The models indicate that elevated liver function markers, specifically gamma-glutamyl transferase (GGT) and bilirubin, heighten the likelihood of MDRO positivity, likely due to their impact on immune and nutritional status [42, 43]. RDW, a measure of red blood cell size variability, traditionally linked to anemia [44], emerges as a significant predictor in our model. Elevated RDW levels can reflect a state of inflammation, where erythropoietin-driven erythropoiesis maintains hemoglobin levels until anemia eventually occurs. This fluctuation in red blood cell production causes size variations, hence the implication of RDW as an inflammation marker in our study.
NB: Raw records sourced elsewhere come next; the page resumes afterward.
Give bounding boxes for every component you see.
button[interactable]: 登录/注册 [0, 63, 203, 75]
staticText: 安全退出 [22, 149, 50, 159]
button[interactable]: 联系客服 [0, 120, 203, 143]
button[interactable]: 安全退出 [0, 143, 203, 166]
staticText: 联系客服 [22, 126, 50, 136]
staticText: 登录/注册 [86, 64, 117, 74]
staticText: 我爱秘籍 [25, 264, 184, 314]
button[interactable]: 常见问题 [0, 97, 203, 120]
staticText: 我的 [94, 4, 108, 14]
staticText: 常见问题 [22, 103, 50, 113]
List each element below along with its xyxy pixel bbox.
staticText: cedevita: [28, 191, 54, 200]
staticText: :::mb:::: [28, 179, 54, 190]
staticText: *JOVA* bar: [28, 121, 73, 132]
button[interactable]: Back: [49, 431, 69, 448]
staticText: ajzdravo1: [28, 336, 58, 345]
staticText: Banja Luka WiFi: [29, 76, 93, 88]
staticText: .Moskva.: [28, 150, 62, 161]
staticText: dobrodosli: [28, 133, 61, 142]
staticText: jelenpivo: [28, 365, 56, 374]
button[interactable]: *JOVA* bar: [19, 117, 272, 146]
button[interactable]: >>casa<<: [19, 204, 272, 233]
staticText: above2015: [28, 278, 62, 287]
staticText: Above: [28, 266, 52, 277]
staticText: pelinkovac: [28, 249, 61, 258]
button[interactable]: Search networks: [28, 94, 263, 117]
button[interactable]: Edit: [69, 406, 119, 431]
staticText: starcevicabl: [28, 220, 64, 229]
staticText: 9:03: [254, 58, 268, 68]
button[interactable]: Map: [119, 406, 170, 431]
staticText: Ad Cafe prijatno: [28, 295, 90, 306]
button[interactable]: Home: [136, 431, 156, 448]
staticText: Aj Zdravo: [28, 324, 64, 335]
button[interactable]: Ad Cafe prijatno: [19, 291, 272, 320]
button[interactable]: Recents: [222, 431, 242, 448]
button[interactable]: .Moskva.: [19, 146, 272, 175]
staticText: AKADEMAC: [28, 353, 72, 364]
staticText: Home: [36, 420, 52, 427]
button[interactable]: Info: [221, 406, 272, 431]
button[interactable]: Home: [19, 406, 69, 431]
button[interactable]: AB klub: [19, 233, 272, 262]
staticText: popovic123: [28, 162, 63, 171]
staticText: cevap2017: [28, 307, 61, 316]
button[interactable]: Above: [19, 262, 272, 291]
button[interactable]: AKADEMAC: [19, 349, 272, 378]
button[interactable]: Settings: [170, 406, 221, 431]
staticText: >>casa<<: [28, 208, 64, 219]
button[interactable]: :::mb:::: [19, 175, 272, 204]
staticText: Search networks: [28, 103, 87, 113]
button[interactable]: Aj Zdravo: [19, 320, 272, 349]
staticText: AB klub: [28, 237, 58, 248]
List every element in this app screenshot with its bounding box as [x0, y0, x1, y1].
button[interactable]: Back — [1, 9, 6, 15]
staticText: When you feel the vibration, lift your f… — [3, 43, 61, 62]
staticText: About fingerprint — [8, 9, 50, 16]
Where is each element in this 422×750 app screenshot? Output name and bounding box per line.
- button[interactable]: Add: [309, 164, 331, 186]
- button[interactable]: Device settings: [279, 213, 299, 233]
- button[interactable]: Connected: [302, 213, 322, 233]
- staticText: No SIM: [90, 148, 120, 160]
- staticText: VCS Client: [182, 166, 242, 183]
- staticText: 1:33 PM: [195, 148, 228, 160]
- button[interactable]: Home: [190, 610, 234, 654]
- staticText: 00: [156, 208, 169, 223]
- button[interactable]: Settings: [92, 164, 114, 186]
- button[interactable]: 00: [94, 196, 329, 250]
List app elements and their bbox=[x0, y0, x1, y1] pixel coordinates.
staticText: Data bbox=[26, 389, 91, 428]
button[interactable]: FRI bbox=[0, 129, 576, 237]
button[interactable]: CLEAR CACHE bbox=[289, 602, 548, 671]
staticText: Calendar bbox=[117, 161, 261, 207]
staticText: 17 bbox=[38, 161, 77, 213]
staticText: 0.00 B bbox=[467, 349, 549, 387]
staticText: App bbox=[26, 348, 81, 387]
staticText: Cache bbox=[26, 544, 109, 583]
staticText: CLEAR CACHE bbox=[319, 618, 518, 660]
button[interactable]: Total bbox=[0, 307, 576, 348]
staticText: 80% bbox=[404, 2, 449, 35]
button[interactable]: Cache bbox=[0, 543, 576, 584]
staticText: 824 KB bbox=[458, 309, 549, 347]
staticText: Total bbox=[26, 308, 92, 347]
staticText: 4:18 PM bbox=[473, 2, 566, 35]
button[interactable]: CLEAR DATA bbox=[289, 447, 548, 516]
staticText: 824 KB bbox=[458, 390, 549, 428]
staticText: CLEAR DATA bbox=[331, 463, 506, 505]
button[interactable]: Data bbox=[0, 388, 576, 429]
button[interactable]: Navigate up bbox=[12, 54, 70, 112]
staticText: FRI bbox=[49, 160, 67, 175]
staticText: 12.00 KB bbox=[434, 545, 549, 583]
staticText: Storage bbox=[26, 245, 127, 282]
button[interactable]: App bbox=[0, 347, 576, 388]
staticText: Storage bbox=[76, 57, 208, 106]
Moreover, the correlation between high RDW levels and nutritional deficiencies may further substantiate its predictive efficacy [45]. While elevated white blood cell count (WBC), CRP, and PCT are conventional bacterial infection indicators, the model’s varied reliance on these markers-particularly the underutilization of WBC in PLAGH-ICU and its lesser emphasis in MIMIC-IV-underscores their variable nature influenced by factors like age, immune status, and medication [46]. Notably, in PLAGH-ICU, shorter pre-ICU hospital stays surprisingly correlated with increased MDRO risk, possibly reflecting a higher likelihood of resistant bacteria carriage among patients transferred from other hospitals after prolonged treatment. This observation could also be linked to community-acquired MDRO prevalence, necessitating further research.

This study has several limitations. First, it is a retrospective study using electronic health record data, and prospective validation of the model is needed to truly assess its impact on improving clinical practice. Second, although the model developed using PLAGH-ICU data has acceptable classification capabilities, its precision, specifically the positive predictive value, is not high, particularly at probability thresholds ensuring higher recall rates, which might entail high costs if applied clinically at this stage. Third, as previously mentioned, models built using data from specific institutions might not be directly applicable in other medical facilities; incorporating data from different units could be necessary to develop models with strong generalizability. Additionally, although we examined the feature importance across different models, it only indicates the correlation between variables and model predictions, not causality, and caution is needed when interpreting and applying these features.

Conclusion

Employing machine learning algorithms, this study developed models for predicting MDRO colonization or infection with data from MIMIC-IV and PLAGH-ICU. These models are instrumental in early identification of patients at high risk of MDRO colonization or infection upon ICU admission, a crucial step in managing antibiotic resistance and optimizing antimicrobial therapy. The models trained on ICU data from diverse geographic regions showed significant variance in feature selection and performance. This underscores the practicality of medical institutions using their own data to train models while integrating insights from broader research. Future endeavors should concentrate on refining the predictive efficacy of MDRO models and assessing their real-world applicability.